Boris is a divisive figure, as the play does make clear; but whatever you think of his legacy, you can’t deny he was dealt a difficult hand. The first few minutes comically summarise the network of feuds enmeshing inter-war Bulgaria, and by aligning with Nazi Germany Boris arguably chose what seemed to be the lesser of two evils. But then the deportations started, and it’s here that the story grows cloudy. By obstructing and delaying Nazi demands, Boris saved thousands of Jews… yet at other times he did nothing, and acquiesced in the murder of thousands more.
Joseph Cullen and Sasha Wilson’s script never forgets the gravity of its subject matter, but tackles it with verve and bittersweet comic flair. Boris himself, played by Cullen, is a kooky, other-worldly, but surprisingly wily figure; an embodiment not so much of Boris the man, but of the strange institution of monarchy. He’s literally the centre of attention - the audience sit on all four sides around him - as other characters dip in and out, in a colourful flurry of roles and scenes. It’s done with a broad brush, and cheerful reliance on familiar tropes: the functionaries surrounding Boris carry themselves like British aristocrats, while the antisemite Alexander Belev is as a charmless, jumped-up barrow-boy.
The five-member cast is uniformly strong, though David Leopold deserves particular credit for his portrayal of Belev: when he switches to that role, the transformation in his manner is so complete I was genuinely confused for a while about whether it was the same actor on stage. And the whole cast play instruments too. Music is a big part of this show; some of the tunes are familiar, others less so, some are upbeat and some are mournful. All are welcome, and all of them set the perfect pace and tone.
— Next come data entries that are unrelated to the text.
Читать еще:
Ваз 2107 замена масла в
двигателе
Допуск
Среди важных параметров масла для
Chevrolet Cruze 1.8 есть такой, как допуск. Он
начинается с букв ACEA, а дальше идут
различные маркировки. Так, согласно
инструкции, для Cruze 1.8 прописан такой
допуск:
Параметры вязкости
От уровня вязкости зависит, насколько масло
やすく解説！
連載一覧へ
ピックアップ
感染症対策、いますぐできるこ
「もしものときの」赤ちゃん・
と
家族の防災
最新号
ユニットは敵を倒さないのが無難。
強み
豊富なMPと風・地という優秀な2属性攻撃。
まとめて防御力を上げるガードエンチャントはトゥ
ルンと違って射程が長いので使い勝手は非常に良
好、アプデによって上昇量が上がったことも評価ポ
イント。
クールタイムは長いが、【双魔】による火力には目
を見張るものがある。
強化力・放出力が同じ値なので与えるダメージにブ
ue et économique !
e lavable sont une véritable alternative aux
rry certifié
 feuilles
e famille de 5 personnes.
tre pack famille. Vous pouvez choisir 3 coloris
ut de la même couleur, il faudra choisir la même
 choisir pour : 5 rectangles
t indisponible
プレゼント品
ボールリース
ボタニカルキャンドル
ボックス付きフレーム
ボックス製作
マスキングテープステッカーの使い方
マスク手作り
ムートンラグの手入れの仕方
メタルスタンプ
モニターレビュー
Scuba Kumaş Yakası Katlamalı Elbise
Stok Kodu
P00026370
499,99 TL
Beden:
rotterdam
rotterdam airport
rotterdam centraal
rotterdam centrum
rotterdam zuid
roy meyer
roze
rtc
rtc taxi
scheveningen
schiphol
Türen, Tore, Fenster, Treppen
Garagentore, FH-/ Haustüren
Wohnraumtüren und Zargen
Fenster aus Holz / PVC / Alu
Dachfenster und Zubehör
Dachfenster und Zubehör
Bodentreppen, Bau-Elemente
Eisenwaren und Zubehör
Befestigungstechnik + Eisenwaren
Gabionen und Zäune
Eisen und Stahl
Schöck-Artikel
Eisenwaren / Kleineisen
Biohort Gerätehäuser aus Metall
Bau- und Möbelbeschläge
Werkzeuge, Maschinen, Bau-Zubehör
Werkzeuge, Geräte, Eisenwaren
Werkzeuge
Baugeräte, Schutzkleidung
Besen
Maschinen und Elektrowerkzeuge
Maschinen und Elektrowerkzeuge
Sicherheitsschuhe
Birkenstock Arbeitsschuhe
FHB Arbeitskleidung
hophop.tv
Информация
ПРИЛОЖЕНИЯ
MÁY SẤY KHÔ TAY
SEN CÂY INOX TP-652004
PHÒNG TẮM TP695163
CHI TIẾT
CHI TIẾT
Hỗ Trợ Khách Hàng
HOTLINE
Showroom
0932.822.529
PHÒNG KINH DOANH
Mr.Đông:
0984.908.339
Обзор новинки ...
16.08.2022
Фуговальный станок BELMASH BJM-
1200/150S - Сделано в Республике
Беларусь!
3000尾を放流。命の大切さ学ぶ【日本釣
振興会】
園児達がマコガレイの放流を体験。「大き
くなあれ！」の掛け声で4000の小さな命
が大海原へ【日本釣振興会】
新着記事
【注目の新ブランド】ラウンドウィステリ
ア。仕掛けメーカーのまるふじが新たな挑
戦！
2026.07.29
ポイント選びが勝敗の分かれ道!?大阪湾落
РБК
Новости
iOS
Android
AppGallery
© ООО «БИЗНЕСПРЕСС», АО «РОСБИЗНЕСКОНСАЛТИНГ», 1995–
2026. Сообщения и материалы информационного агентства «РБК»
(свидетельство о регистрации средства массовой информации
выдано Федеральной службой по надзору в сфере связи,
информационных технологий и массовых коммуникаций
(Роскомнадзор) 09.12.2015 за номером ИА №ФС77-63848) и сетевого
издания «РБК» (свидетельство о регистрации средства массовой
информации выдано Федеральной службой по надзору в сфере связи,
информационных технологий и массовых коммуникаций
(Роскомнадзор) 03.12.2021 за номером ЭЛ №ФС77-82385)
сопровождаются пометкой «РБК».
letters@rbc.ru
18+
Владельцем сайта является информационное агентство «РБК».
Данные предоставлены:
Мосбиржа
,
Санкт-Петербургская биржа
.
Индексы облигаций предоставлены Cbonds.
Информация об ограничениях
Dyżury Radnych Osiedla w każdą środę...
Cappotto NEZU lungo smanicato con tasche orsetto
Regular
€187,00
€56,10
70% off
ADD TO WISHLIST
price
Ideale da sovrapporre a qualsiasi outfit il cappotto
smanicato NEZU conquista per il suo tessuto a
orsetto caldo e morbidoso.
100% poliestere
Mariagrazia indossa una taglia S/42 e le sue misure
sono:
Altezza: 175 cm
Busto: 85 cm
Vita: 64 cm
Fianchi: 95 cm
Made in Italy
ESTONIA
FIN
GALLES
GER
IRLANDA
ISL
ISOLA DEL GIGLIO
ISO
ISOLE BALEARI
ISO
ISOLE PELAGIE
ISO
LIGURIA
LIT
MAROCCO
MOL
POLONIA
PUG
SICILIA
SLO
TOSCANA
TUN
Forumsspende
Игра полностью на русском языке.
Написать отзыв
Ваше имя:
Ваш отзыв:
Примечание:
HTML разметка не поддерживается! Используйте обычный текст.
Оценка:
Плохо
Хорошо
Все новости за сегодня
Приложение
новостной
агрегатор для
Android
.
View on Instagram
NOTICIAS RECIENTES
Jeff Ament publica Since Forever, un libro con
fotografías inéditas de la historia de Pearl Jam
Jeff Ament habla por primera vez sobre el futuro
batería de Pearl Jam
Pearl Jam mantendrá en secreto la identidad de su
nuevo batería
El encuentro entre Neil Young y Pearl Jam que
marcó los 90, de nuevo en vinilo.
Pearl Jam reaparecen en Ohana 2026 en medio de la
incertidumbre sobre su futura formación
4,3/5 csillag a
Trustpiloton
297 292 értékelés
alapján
We’re told at the start that everything we’ll witness is true, and at times they even give citations for some of the more improbable claims. But as the programme notes apologetically point out, the full story is far too complex for a one-hour show; now I’ve read some articles online, I know it only scratches the surface of the controversy surrounding Bulgaria’s role in the Holocaust. Still, the script - while undeniably sympathetic to Boris - at least poses the questions, and actively prompted me to find out more. Within the constraints of an hour-long slot, I think it achieves all the balance it can.
This is an upbeat and enjoyable show, built around horrific events; and it squares that circle because it uses levity wisely. By gently satirising the circus of monarchy, it throws even sharper focus on the consequences of the choices Boris made. It does a good job, too, of filling in the back-story, untangling the twisted threads of international politics in a way that’s both accessible and fun. And by inviting you to empathise with the troubled Boris, it poses an even more troubling question: if you were in his place, what would you have done?